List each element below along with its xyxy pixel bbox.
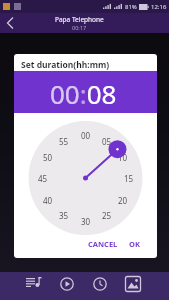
button[interactable]: OK xyxy=(125,235,144,253)
staticText: 05 xyxy=(102,136,112,146)
staticText: 00:08 xyxy=(50,76,117,111)
button[interactable] xyxy=(26,275,43,290)
staticText: 45 xyxy=(38,173,48,183)
staticText: 81% xyxy=(125,3,137,11)
button[interactable]: CANCEL xyxy=(84,235,122,253)
button[interactable] xyxy=(125,276,142,292)
staticText: 55 xyxy=(59,136,69,146)
staticText: Set duration(hh:mm) xyxy=(21,59,110,71)
staticText: 00:17 xyxy=(72,24,87,31)
staticText: 30 xyxy=(81,216,91,226)
staticText: CANCEL xyxy=(88,239,118,249)
staticText: 35 xyxy=(59,210,69,220)
button[interactable] xyxy=(60,277,74,291)
staticText: OK xyxy=(129,239,140,249)
staticText: 15 xyxy=(124,173,134,183)
staticText: 40 xyxy=(43,195,53,205)
staticText: 20 xyxy=(118,195,128,205)
button[interactable] xyxy=(93,277,107,291)
staticText: 12:16 xyxy=(151,3,167,11)
staticText: 25 xyxy=(102,210,112,220)
staticText: 50 xyxy=(43,152,53,162)
staticText: 00 xyxy=(81,130,91,140)
staticText: Papa Telephone xyxy=(55,15,104,24)
staticText: 10 xyxy=(118,152,128,162)
button[interactable] xyxy=(0,13,24,33)
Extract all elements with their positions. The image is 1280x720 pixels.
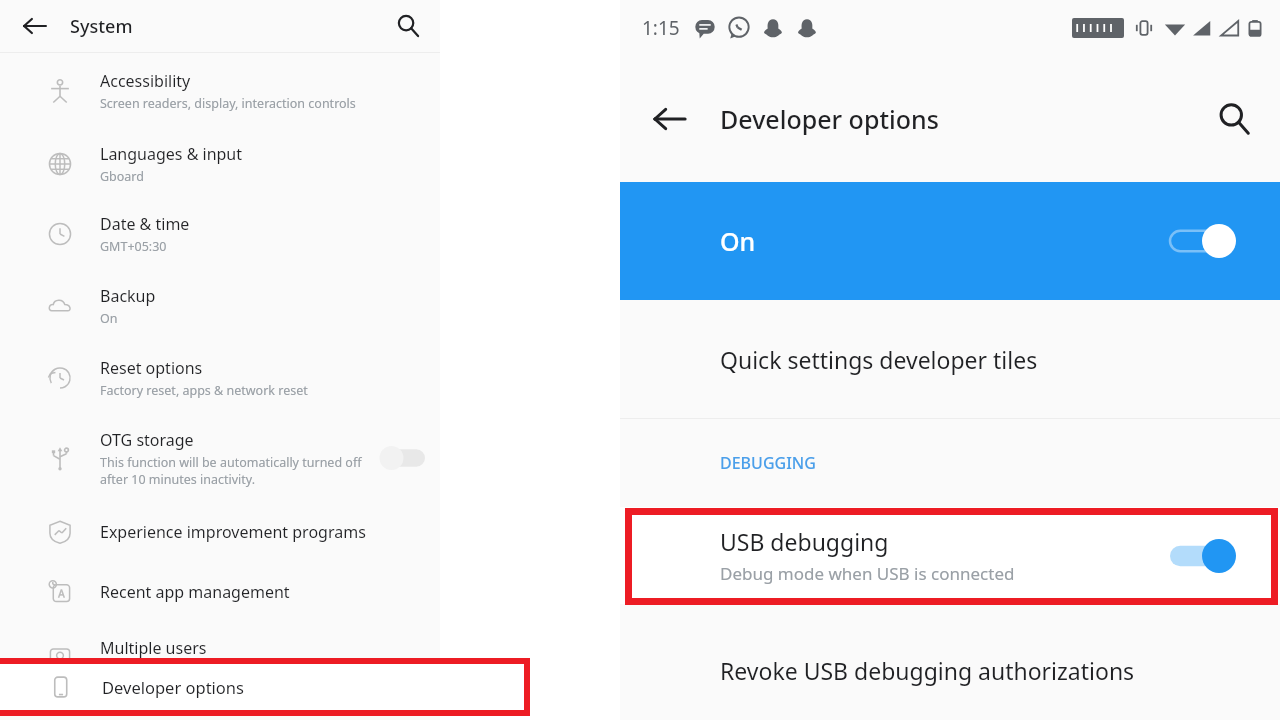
button[interactable]: Languages & input bbox=[0, 129, 440, 198]
staticText: On bbox=[720, 224, 756, 258]
staticText: OTG storage bbox=[100, 429, 194, 451]
button[interactable]: Revoke USB debugging authorizations bbox=[620, 624, 1280, 716]
button[interactable]: Recent app management bbox=[0, 562, 440, 622]
button[interactable]: Search bbox=[1188, 79, 1280, 159]
button[interactable]: Back bbox=[620, 79, 720, 159]
button[interactable]: Accessibility bbox=[0, 53, 440, 129]
staticText: GMT+05:30 bbox=[100, 238, 167, 255]
staticText: Debug mode when USB is connected bbox=[720, 562, 1015, 585]
staticText: Screen readers, display, interaction con… bbox=[100, 95, 356, 112]
staticText: Languages & input bbox=[100, 143, 243, 165]
staticText: System bbox=[70, 14, 133, 39]
staticText: Experience improvement programs bbox=[100, 521, 366, 543]
staticText: On bbox=[100, 310, 118, 327]
staticText: Gboard bbox=[100, 168, 144, 185]
staticText: Developer options bbox=[102, 676, 244, 698]
button[interactable]: Quick settings developer tiles bbox=[620, 300, 1280, 418]
button[interactable]: Back bbox=[0, 0, 70, 52]
staticText: DEBUGGING bbox=[720, 452, 816, 474]
staticText: 1:15 bbox=[642, 15, 680, 41]
button[interactable]: Backup bbox=[0, 270, 440, 342]
staticText: Recent app management bbox=[100, 581, 290, 603]
button[interactable]: Multiple users bbox=[0, 622, 440, 694]
staticText: Multiple users bbox=[100, 637, 207, 659]
button[interactable]: OTG storage toggle bbox=[364, 428, 440, 488]
staticText: USB debugging bbox=[720, 526, 889, 557]
button[interactable]: OTG storage bbox=[0, 414, 440, 502]
staticText: Date & time bbox=[100, 213, 190, 235]
staticText: Revoke USB debugging authorizations bbox=[720, 655, 1135, 686]
button[interactable]: Search bbox=[376, 0, 440, 52]
staticText: Quick settings developer tiles bbox=[720, 344, 1038, 375]
staticText: after 10 minutes inactivity. bbox=[100, 471, 256, 488]
staticText: Signed in as Ayush Gogia bbox=[100, 662, 248, 679]
button[interactable]: Developer options bbox=[0, 658, 530, 716]
staticText: Developer options bbox=[720, 102, 939, 136]
staticText: Accessibility bbox=[100, 70, 191, 92]
staticText: Reset options bbox=[100, 357, 203, 379]
staticText: Factory reset, apps & network reset bbox=[100, 382, 308, 399]
button[interactable]: On bbox=[620, 182, 1280, 300]
staticText: Backup bbox=[100, 285, 156, 307]
staticText: This function will be automatically turn… bbox=[100, 454, 362, 471]
button[interactable]: USB debugging bbox=[620, 507, 1280, 604]
button[interactable]: Date & time bbox=[0, 198, 440, 270]
button[interactable]: Experience improvement programs bbox=[0, 502, 440, 562]
button[interactable]: Reset options bbox=[0, 342, 440, 414]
***
■ What the exercise asks: What lines of the preceding data include the string "input"? Pull them out.

■ Answer:
button[interactable]: Languages & input bbox=[0, 129, 440, 198]
staticText: Languages & input bbox=[100, 143, 243, 165]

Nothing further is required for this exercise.